Under the hood, this all ties into Apple’s shift to a new AI foundation model that leans on Google’s Gemini technology, customized to run within Apple’s own ecosystem. That sounds odd on paper—Apple relying on Google for something as core as Siri—but it fits into the company’s broader “Apple Intelligence” strategy, where heavyweight models can live in Apple’s Private Cloud Compute while keeping user data locked down with its usual privacy framing. In practice, that means Siri should finally gain the kind of rich language understanding, context awareness, and multi‑step reasoning people now expect by default from AI assistants.

One of the big promises here is context. The revamped Siri is expected to better understand what you’re doing and what’s on your screen, then chain actions together around that. Imagine saying, “Take that photo I just opened, brighten it a bit, crop it for Instagram, and send it to Alex,” and having Siri handle the entire pipeline: open the right app, apply edits, and share it. This kind of “multi‑step, multi‑app” flow is exactly what Apple reportedly wants to enable, built on the same foundations as the multi‑command feature.

Apple is also planning to move Siri closer to a full chatbot experience rather than the current fire‑and‑forget voice prompt system. The new interface is said to let you scroll through past interactions, reference previous questions, and follow up the way you would in ChatGPT or other AI tools. That matters because multi‑command support is not just about cramming three tasks into one sentence; it’s about maintaining memory across a conversation so you can say, “Reschedule that to tomorrow and send the same message to my boss,” without re‑explaining everything.
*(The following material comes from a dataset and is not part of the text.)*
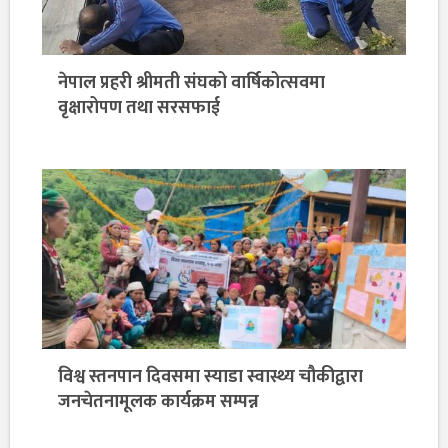
नेपाल प्रहरी श्रीमती संघको वार्षिकोत्सवमा
वृक्षारोपण तथा सरसफाई
विश्व स्तनपान दिवसमा स्याडा स्वास्थ्य चौकीद्वारा
जनचेतनामूलक कार्यक्रम सम्पन्न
Crucially, Apple seems to know Siri can’t do all of this alone. Part of the iOS 27 overhaul is a more open “Siri Extensions”‑style system, where the assistant can tap into third‑party AI tools installed on your device. Apple already lets Siri hand off some queries to ChatGPT, but future builds are expected to support rivals like Google’s Gemini and Anthropic’s Claude, all accessible from the same Siri entry point. You could ask a question and explicitly push it to another assistant without jumping between apps, which subtly turns Siri into an orchestrator rather than the only brain in the room.

On the keyboard front, Apple is reportedly experimenting with a smarter system that goes beyond basic autocorrect. Instead of just fixing typos, the new keyboard would suggest alternative words or phrases, more like Grammarly, nudging you toward clearer or more polished writing as you type. This is still in testing and might not ship, but it hints at a future where Apple’s system‑wide AI touches everything from how you talk to your phone to how you write on it.
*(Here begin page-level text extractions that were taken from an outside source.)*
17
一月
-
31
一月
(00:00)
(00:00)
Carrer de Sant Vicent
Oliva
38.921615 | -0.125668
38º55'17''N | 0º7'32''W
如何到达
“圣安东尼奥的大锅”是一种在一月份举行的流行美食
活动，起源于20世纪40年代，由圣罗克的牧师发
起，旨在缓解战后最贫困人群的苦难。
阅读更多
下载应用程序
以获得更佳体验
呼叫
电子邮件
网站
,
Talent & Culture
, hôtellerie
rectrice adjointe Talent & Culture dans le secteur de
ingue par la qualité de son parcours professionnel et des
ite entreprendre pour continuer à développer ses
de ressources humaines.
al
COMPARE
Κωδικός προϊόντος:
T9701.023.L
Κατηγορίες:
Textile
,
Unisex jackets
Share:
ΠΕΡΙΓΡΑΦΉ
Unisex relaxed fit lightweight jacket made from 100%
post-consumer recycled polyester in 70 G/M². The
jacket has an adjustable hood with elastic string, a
The uncomfortable reality for Apple is that all of this is playing catch‑up. Modern AI assistants and chatbots have handled compound requests for a while, often with surprisingly fluid multi‑step reasoning. Apple is only now testing a feature that lets Siri process several actions in one query—something that feels basic in 2026. But the company’s advantage is tight integration: if it gets this right, the payoff is an assistant that can actually use all the hooks iOS has into your apps, data, and on‑screen content in a way third‑party tools can’t fully match.

Of course, the big question is how much of this will be ready on day one. Some features are reportedly labeled as “Preview” internally, hinting that Apple might roll them out in an unfinished but usable state, the same way it treated early Apple Intelligence tools back in 2024. That could mean a world where Siri can technically handle multiple commands, but with quirks and edge cases that get ironed out over subsequent point releases. Still, even a rough first version would be a huge step forward from the Siri people are used to living with today.

If Apple delivers on the leaks, you’re looking at a Siri that can finally work the way people always assumed it should: understanding longer, more natural requests, chaining actions across apps, remembering context, and even handing off to other AI assistants when it makes sense. It’s late, sure—but if the new Siri can go from “set a timer” to being a genuinely competent, multi‑command AI hub for your iPhone, that might be enough to make people give it another shot.